**WORK REQUEST:** Your output should be every line below, copied exactly.

□ □ □ □ □ □ □

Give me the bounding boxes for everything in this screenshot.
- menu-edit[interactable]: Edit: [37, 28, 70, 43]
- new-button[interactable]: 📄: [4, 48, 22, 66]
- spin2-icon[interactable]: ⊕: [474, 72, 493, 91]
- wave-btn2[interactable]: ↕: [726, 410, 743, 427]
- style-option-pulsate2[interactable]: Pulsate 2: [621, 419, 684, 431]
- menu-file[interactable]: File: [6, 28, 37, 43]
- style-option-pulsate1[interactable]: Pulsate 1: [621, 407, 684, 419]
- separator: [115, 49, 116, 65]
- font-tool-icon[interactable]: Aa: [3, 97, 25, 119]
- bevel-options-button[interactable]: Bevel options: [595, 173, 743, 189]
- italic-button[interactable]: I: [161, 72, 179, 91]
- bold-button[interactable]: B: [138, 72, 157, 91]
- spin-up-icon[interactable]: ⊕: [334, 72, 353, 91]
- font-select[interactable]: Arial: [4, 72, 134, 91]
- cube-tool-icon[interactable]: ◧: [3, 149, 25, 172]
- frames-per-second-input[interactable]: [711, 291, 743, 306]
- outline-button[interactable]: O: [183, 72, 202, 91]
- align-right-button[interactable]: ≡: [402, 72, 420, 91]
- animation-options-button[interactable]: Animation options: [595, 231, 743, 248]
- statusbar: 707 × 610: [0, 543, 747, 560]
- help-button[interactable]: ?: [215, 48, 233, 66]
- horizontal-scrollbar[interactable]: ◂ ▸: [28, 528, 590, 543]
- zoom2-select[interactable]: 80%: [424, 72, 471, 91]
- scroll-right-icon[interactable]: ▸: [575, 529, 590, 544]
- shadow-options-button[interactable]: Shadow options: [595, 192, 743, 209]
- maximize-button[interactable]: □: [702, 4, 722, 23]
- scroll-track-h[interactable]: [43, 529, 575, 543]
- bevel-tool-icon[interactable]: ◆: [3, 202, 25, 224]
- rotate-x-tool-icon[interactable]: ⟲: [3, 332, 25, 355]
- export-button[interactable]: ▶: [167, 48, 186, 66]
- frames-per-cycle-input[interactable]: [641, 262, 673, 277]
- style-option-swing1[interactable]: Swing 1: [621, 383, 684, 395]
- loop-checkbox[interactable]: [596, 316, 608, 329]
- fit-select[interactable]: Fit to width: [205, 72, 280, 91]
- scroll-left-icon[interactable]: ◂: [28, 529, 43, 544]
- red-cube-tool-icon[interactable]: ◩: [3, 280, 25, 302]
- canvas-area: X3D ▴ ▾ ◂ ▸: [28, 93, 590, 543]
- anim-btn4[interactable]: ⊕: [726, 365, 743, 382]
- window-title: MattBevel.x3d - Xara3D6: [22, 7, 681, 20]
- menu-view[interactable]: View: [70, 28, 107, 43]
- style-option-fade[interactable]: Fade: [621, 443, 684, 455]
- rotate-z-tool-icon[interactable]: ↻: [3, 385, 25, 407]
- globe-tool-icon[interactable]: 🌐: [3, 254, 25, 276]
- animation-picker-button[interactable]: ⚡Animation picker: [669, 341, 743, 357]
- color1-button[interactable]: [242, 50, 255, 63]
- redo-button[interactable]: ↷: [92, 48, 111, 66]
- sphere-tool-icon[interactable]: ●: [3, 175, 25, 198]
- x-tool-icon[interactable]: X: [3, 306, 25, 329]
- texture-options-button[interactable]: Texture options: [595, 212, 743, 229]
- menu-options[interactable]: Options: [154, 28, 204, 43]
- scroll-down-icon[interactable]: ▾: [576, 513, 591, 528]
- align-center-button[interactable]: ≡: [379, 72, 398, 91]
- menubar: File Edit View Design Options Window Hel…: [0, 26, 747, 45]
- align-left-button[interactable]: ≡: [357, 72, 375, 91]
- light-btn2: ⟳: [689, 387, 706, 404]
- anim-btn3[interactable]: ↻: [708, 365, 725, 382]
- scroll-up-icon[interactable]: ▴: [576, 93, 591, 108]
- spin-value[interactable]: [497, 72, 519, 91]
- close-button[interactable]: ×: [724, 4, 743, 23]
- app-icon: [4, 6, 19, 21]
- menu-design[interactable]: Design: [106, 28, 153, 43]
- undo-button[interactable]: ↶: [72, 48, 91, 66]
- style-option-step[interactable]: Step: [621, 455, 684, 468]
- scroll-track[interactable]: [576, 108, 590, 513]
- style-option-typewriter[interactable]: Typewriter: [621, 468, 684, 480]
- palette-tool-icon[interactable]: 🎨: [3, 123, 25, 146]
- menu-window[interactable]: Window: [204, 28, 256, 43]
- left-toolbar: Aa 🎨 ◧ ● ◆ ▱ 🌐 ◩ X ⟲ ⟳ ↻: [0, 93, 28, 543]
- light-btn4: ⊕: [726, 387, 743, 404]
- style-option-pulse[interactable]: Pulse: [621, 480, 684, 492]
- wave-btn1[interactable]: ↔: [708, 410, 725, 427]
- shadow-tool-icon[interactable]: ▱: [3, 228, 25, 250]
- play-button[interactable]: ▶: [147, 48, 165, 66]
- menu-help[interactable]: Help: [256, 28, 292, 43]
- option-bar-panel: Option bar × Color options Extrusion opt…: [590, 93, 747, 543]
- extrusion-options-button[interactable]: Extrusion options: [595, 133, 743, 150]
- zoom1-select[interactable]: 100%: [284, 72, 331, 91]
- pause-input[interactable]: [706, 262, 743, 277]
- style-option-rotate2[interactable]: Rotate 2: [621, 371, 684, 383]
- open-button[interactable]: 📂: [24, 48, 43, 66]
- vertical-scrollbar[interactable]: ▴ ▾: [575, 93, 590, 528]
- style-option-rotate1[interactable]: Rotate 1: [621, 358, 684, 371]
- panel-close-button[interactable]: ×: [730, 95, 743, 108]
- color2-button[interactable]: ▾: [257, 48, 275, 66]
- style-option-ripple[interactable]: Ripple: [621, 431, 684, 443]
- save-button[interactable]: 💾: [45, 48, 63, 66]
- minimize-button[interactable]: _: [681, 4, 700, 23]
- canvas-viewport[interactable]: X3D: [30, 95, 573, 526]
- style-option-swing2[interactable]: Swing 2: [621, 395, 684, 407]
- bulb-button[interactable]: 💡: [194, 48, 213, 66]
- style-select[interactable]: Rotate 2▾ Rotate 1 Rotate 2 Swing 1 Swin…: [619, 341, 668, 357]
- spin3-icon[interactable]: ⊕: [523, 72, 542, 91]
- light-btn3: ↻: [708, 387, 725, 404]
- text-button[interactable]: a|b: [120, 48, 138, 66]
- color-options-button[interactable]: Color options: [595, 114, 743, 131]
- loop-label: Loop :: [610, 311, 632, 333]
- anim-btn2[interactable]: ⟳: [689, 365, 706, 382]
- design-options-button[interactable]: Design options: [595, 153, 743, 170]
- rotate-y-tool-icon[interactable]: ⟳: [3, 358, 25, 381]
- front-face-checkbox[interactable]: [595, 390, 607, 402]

□ □ □ □ □ □ □

**ANSWER TO THIS TASK:**
Give me the bounding boxes for everything in this screenshot.
- menu-edit[interactable]: Edit: [37, 28, 70, 43]
- new-button[interactable]: 📄: [4, 48, 22, 66]
- spin2-icon[interactable]: ⊕: [474, 72, 493, 91]
- wave-btn2[interactable]: ↕: [726, 410, 743, 427]
- style-option-pulsate2[interactable]: Pulsate 2: [621, 419, 684, 431]
- menu-file[interactable]: File: [6, 28, 37, 43]
- style-option-pulsate1[interactable]: Pulsate 1: [621, 407, 684, 419]
- separator: [115, 49, 116, 65]
- font-tool-icon[interactable]: Aa: [3, 97, 25, 119]
- bevel-options-button[interactable]: Bevel options: [595, 173, 743, 189]
- italic-button[interactable]: I: [161, 72, 179, 91]
- bold-button[interactable]: B: [138, 72, 157, 91]
- spin-up-icon[interactable]: ⊕: [334, 72, 353, 91]
- font-select[interactable]: Arial: [4, 72, 134, 91]
- cube-tool-icon[interactable]: ◧: [3, 149, 25, 172]
- frames-per-second-input[interactable]: [711, 291, 743, 306]
- outline-button[interactable]: O: [183, 72, 202, 91]
- align-right-button[interactable]: ≡: [402, 72, 420, 91]
- animation-options-button[interactable]: Animation options: [595, 231, 743, 248]
- statusbar: 707 × 610: [0, 543, 747, 560]
- help-button[interactable]: ?: [215, 48, 233, 66]
- horizontal-scrollbar[interactable]: ◂ ▸: [28, 528, 590, 543]
- zoom2-select[interactable]: 80%: [424, 72, 471, 91]
- scroll-right-icon[interactable]: ▸: [575, 529, 590, 544]
- shadow-options-button[interactable]: Shadow options: [595, 192, 743, 209]
- maximize-button[interactable]: □: [702, 4, 722, 23]
- scroll-track-h[interactable]: [43, 529, 575, 543]
- bevel-tool-icon[interactable]: ◆: [3, 202, 25, 224]
- rotate-x-tool-icon[interactable]: ⟲: [3, 332, 25, 355]
- export-button[interactable]: ▶: [167, 48, 186, 66]
- frames-per-cycle-input[interactable]: [641, 262, 673, 277]
- style-option-swing1[interactable]: Swing 1: [621, 383, 684, 395]
- loop-checkbox[interactable]: [596, 316, 608, 329]
- fit-select[interactable]: Fit to width: [205, 72, 280, 91]
- scroll-left-icon[interactable]: ◂: [28, 529, 43, 544]
- red-cube-tool-icon[interactable]: ◩: [3, 280, 25, 302]
- canvas-area: X3D ▴ ▾ ◂ ▸: [28, 93, 590, 543]
- anim-btn4[interactable]: ⊕: [726, 365, 743, 382]
- window-title: MattBevel.x3d - Xara3D6: [22, 7, 681, 20]
- menu-view[interactable]: View: [70, 28, 107, 43]
- style-option-fade[interactable]: Fade: [621, 443, 684, 455]
- rotate-z-tool-icon[interactable]: ↻: [3, 385, 25, 407]
- globe-tool-icon[interactable]: 🌐: [3, 254, 25, 276]
- animation-picker-button[interactable]: ⚡Animation picker: [669, 341, 743, 357]
- color1-button[interactable]: [242, 50, 255, 63]
- redo-button[interactable]: ↷: [92, 48, 111, 66]
- sphere-tool-icon[interactable]: ●: [3, 175, 25, 198]
- x-tool-icon[interactable]: X: [3, 306, 25, 329]
- texture-options-button[interactable]: Texture options: [595, 212, 743, 229]
- menu-options[interactable]: Options: [154, 28, 204, 43]
- scroll-down-icon[interactable]: ▾: [576, 513, 591, 528]
- align-center-button[interactable]: ≡: [379, 72, 398, 91]
- menubar: File Edit View Design Options Window Hel…: [0, 26, 747, 45]
- align-left-button[interactable]: ≡: [357, 72, 375, 91]
- light-btn2: ⟳: [689, 387, 706, 404]
- anim-btn3[interactable]: ↻: [708, 365, 725, 382]
- scroll-up-icon[interactable]: ▴: [576, 93, 591, 108]
- spin-value[interactable]: [497, 72, 519, 91]
- close-button[interactable]: ×: [724, 4, 743, 23]
- app-icon: [4, 6, 19, 21]
- menu-design[interactable]: Design: [106, 28, 153, 43]
- undo-button[interactable]: ↶: [72, 48, 91, 66]
- style-option-step[interactable]: Step: [621, 455, 684, 468]
- scroll-track[interactable]: [576, 108, 590, 513]
- style-option-typewriter[interactable]: Typewriter: [621, 468, 684, 480]
- palette-tool-icon[interactable]: 🎨: [3, 123, 25, 146]
- menu-window[interactable]: Window: [204, 28, 256, 43]
- left-toolbar: Aa 🎨 ◧ ● ◆ ▱ 🌐 ◩ X ⟲ ⟳ ↻: [0, 93, 28, 543]
- light-btn4: ⊕: [726, 387, 743, 404]
- style-option-pulse[interactable]: Pulse: [621, 480, 684, 492]
- wave-btn1[interactable]: ↔: [708, 410, 725, 427]
- shadow-tool-icon[interactable]: ▱: [3, 228, 25, 250]
- play-button[interactable]: ▶: [147, 48, 165, 66]
- menu-help[interactable]: Help: [256, 28, 292, 43]
- option-bar-panel: Option bar × Color options Extrusion opt…: [590, 93, 747, 543]
- extrusion-options-button[interactable]: Extrusion options: [595, 133, 743, 150]
- zoom1-select[interactable]: 100%: [284, 72, 331, 91]
- pause-input[interactable]: [706, 262, 743, 277]
- style-option-rotate2[interactable]: Rotate 2: [621, 371, 684, 383]
- open-button[interactable]: 📂: [24, 48, 43, 66]
- vertical-scrollbar[interactable]: ▴ ▾: [575, 93, 590, 528]
- style-option-rotate1[interactable]: Rotate 1: [621, 358, 684, 371]
- panel-close-button[interactable]: ×: [730, 95, 743, 108]
- color2-button[interactable]: ▾: [257, 48, 275, 66]
- style-option-ripple[interactable]: Ripple: [621, 431, 684, 443]
- save-button[interactable]: 💾: [45, 48, 63, 66]
- minimize-button[interactable]: _: [681, 4, 700, 23]
- canvas-viewport[interactable]: X3D: [30, 95, 573, 526]
- style-option-swing2[interactable]: Swing 2: [621, 395, 684, 407]
- bulb-button[interactable]: 💡: [194, 48, 213, 66]
- style-select[interactable]: Rotate 2▾ Rotate 1 Rotate 2 Swing 1 Swin…: [619, 341, 668, 357]
- spin3-icon[interactable]: ⊕: [523, 72, 542, 91]
- light-btn3: ↻: [708, 387, 725, 404]
- text-button[interactable]: a|b: [120, 48, 138, 66]
- color-options-button[interactable]: Color options: [595, 114, 743, 131]
- loop-label: Loop :: [610, 311, 632, 333]
- anim-btn2[interactable]: ⟳: [689, 365, 706, 382]
- design-options-button[interactable]: Design options: [595, 153, 743, 170]
- rotate-y-tool-icon[interactable]: ⟳: [3, 358, 25, 381]
- front-face-checkbox[interactable]: [595, 390, 607, 402]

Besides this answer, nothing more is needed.